USD/JPY fell 0.47% to 105.7, the lowest level in more than two years, and fell by 1.08% in a week. Bank of Japan Governor Haruhiko Kuroda unexpectedly said on Friday that if inflation reaches the central bank's target in the 2019 fiscal year ending March 2020, the central bank will consider ending the ultra-loose monetary policy. This hawkish view shocked the market and further promoted it. The yen is stronger. In addition, the safe-haven demand triggered by the Trump trade war argument also boosted the yen.
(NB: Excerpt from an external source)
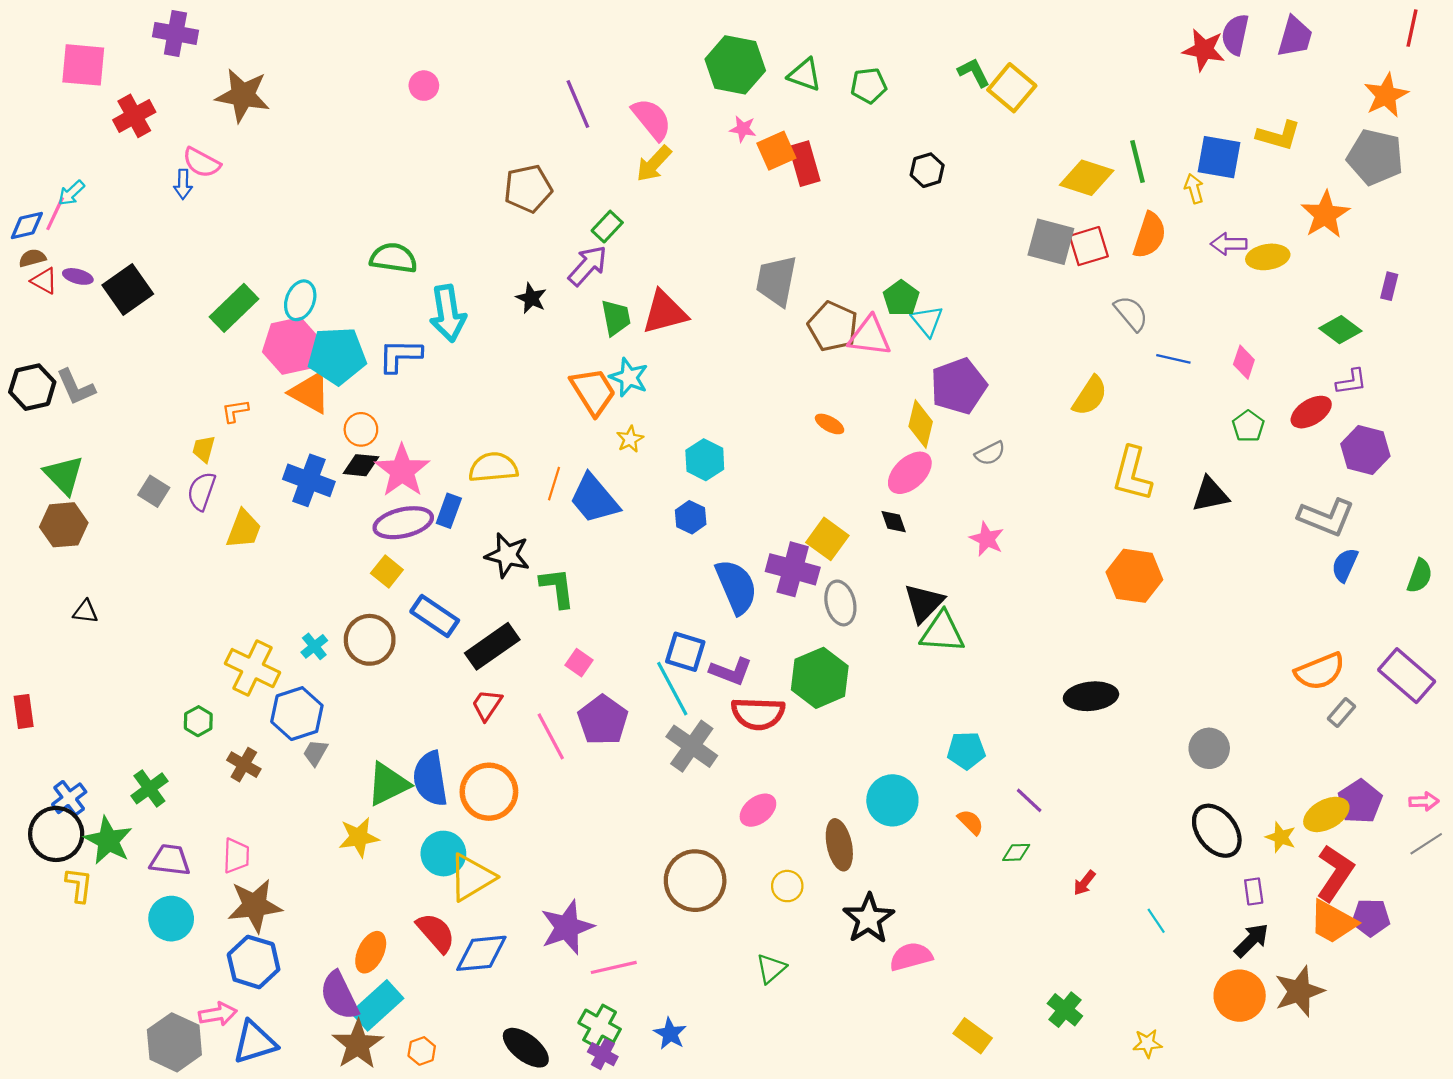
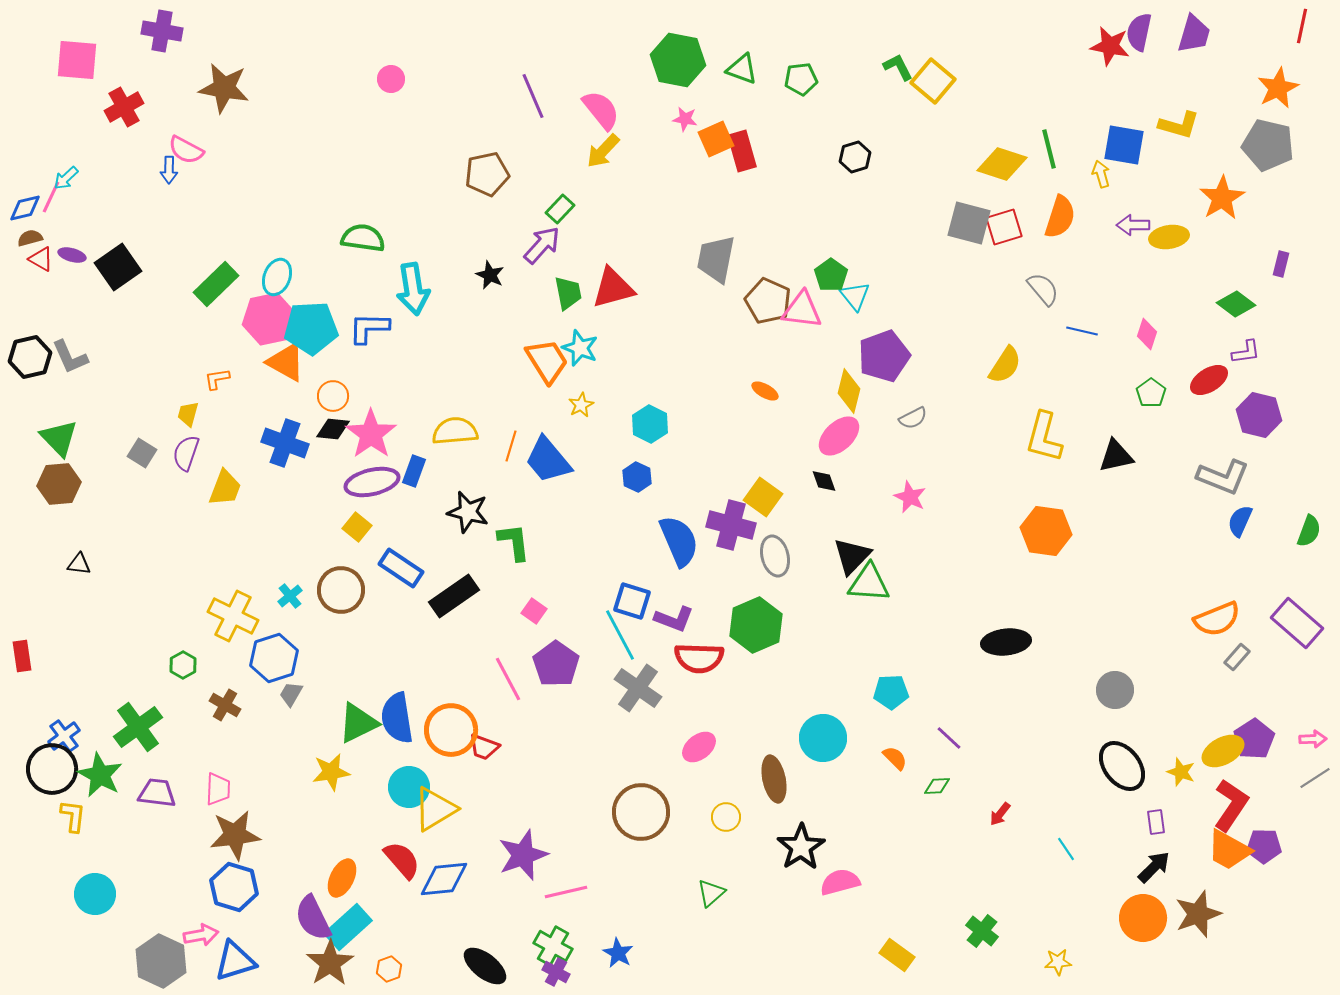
red trapezoid: (487, 705) -> (484, 747), moved, turned -104
green cross: (149, 788) -> (138, 727), size x1.4
cyan circle: (171, 919) -> (95, 894), moved

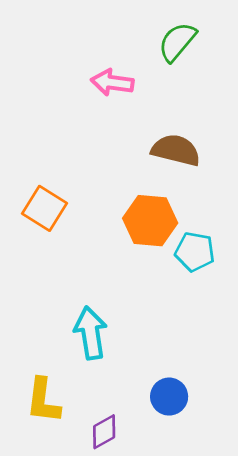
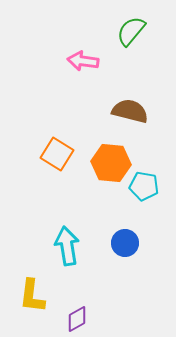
orange square: (45, 208) -> (57, 154), moved
blue circle: (169, 397) -> (125, 243), moved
The euro rose 0.55% against the dollar, at 1.2332, a cumulative increase of 0.31% a week. On the weekend, the success of the German cabinet has given the euro a reassurance. According to the German media report, all members of the German Social Democratic Party passed a joint project with Merkel’s coalition party with 66% of the votes. The two parties will form a new government according to the previous agreement. So far, the German marathon-style cabinet process has come to an end since the September 2017 general election. In addition, the Italian election announced the export poll on Monday morning, indicating that no party has obtained the majority of the seats in the parliament, which is expected to produce a suspended parliament.

The pound was up 0.1% against the dollar at 1.3791, but the weekly line was down 1.25%. British Prime Minister Teresa May gave a speech on Friday's Brexit and future economic relations between the UK and the EU, calling for a deep partnership with the EU after Brexit, but this failed to convince investors that the Brexit transition agreement was a nail.

In other currencies, the US dollar against the Swiss franc closed down 0.56% to 0.9370, up 0.04% in a week; the Australian dollar fell 0.04% against the US dollar, at 0.7760, down 0.94% a week; the New Zealand dollar fell 0.25% against the US dollar, at 0.7236, one week It fell by 0.74%.